What you should do:
Word for word, repeat the lines of the records from the first line up to and including the line that contains "A brief history", passing over any pictures.

Saved entries:

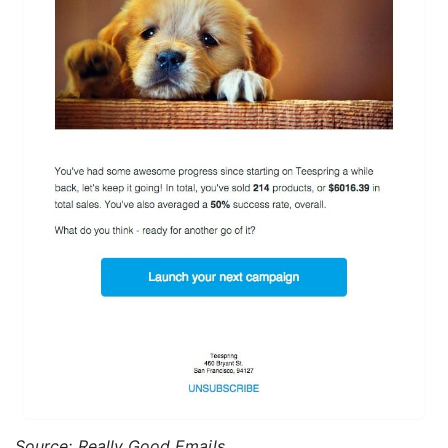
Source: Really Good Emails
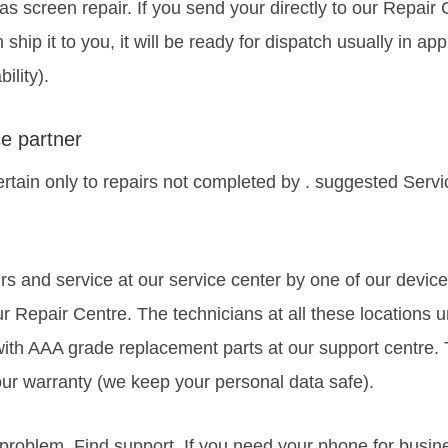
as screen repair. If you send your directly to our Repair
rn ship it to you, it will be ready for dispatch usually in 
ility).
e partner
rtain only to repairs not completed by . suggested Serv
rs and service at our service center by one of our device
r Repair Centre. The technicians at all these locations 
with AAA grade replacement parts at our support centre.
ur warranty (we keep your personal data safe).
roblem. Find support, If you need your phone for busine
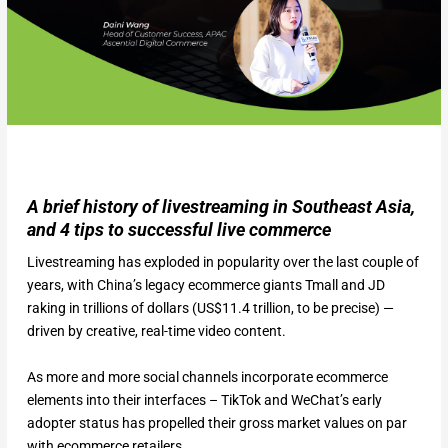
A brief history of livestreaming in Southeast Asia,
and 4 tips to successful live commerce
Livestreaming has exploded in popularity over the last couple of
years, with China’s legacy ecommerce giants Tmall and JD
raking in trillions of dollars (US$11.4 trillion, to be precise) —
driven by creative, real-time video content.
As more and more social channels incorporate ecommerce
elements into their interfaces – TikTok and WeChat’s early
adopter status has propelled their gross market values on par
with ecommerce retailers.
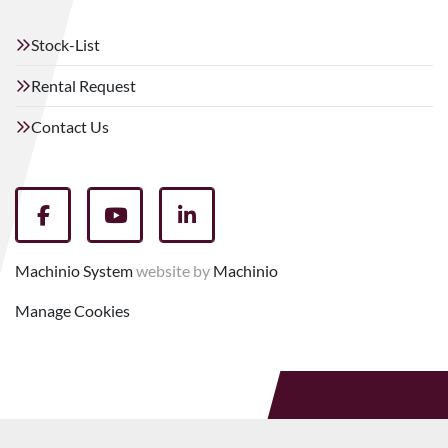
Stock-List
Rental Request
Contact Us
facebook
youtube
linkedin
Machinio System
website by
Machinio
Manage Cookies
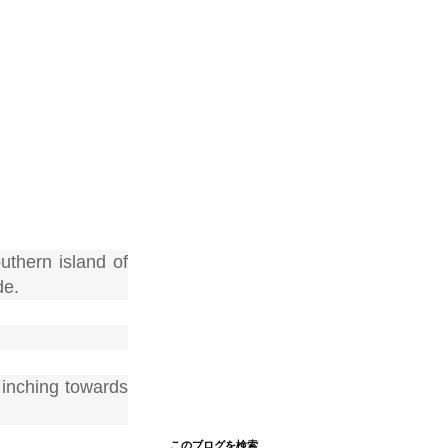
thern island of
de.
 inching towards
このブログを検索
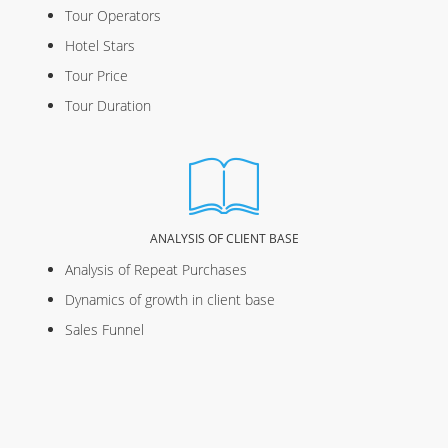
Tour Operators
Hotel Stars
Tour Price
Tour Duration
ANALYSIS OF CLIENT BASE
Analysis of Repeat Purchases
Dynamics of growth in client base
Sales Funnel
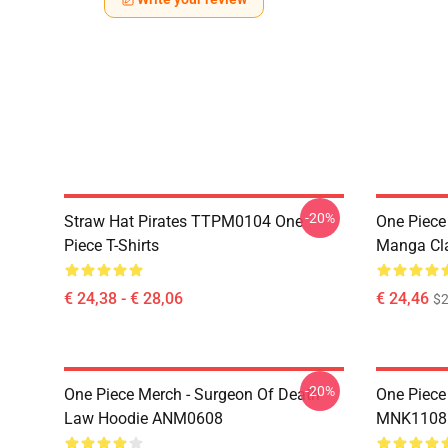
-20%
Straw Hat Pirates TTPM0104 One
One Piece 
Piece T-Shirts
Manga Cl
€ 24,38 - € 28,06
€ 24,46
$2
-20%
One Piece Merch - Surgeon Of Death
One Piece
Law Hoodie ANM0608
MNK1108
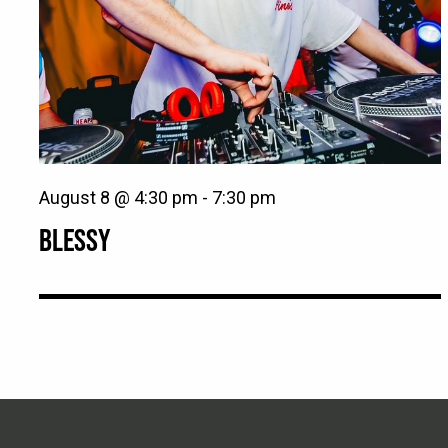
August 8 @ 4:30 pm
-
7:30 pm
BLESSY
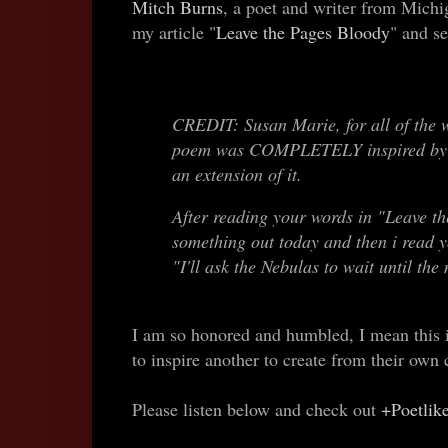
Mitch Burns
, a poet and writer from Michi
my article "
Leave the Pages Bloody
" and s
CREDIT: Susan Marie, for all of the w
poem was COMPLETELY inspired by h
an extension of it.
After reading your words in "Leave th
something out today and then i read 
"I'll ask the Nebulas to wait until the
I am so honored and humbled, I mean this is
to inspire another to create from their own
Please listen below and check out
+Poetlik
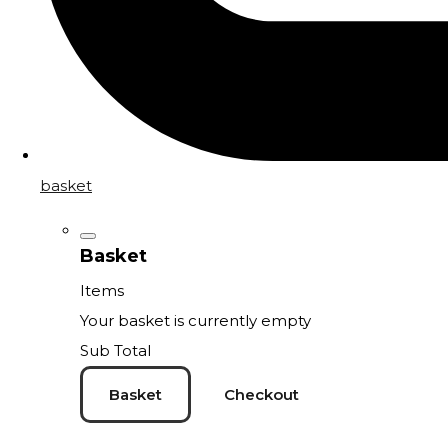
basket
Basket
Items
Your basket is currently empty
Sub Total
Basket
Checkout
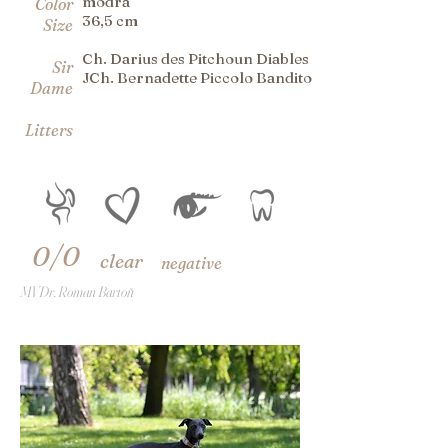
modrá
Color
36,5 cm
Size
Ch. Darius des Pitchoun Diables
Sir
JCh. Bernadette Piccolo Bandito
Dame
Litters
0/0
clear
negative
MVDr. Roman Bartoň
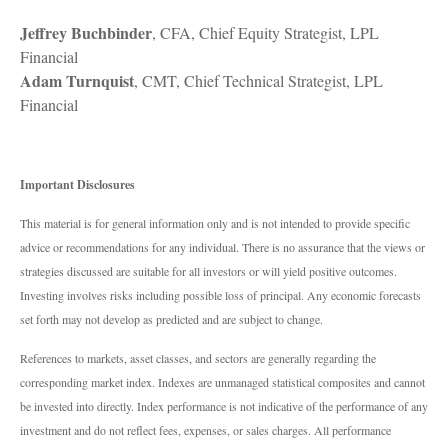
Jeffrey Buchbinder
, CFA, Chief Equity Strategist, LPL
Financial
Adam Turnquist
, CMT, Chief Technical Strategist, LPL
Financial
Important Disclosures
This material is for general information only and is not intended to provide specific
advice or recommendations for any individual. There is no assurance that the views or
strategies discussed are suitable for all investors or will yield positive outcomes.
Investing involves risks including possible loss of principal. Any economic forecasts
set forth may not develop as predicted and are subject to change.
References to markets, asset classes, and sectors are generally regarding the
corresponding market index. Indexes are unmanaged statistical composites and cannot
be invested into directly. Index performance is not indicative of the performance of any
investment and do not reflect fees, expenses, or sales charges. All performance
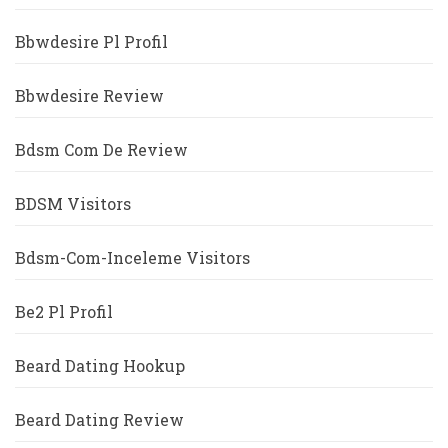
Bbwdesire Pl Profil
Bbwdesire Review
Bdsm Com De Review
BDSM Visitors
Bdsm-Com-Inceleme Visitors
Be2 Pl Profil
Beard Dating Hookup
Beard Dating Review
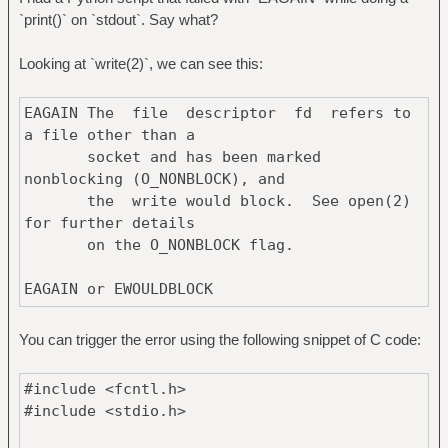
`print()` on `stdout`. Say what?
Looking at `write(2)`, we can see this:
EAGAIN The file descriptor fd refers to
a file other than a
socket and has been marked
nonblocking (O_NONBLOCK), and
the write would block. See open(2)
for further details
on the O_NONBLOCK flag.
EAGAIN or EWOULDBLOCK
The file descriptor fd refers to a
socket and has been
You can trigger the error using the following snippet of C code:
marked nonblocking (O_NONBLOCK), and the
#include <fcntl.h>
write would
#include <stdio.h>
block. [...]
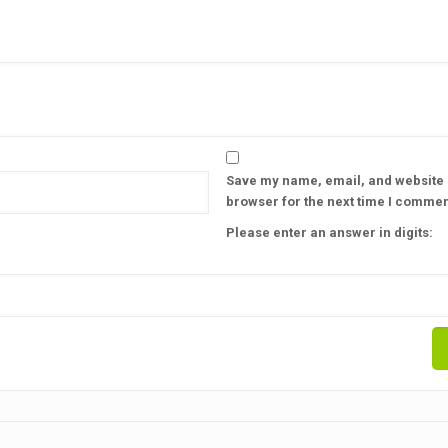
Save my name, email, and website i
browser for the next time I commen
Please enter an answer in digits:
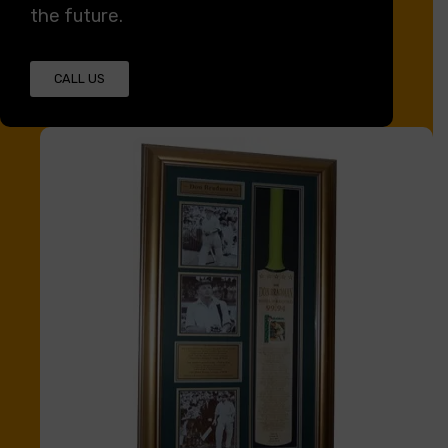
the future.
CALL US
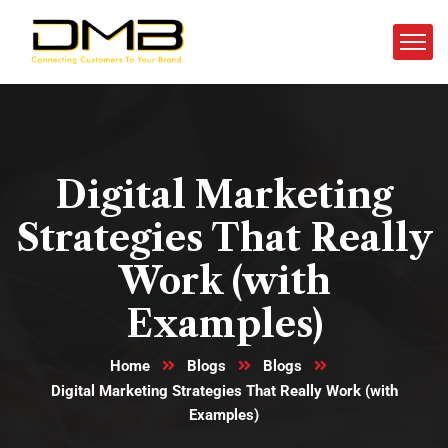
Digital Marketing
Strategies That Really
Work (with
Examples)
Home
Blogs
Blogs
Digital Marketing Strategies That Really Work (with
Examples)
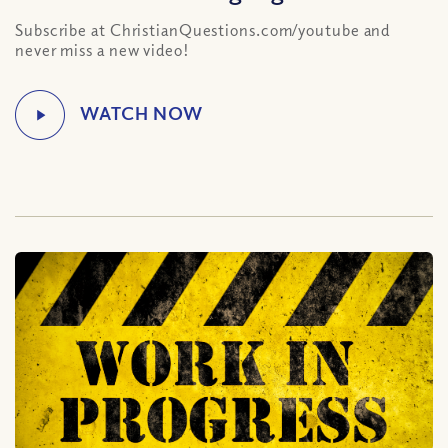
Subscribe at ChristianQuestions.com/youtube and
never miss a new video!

Expected answer:
Source: Really Good Emails
as screen repair. If you send your directly to our Repair
rn ship it to you, it will be ready for dispatch usually in 
ility).
e partner
rtain only to repairs not completed by . suggested Serv
rs and service at our service center by one of our device
r Repair Centre. The technicians at all these locations 
with AAA grade replacement parts at our support centre.
ur warranty (we keep your personal data safe).
roblem. Find support, If you need your phone for busine
A brief history of livestreaming in Southeast Asia,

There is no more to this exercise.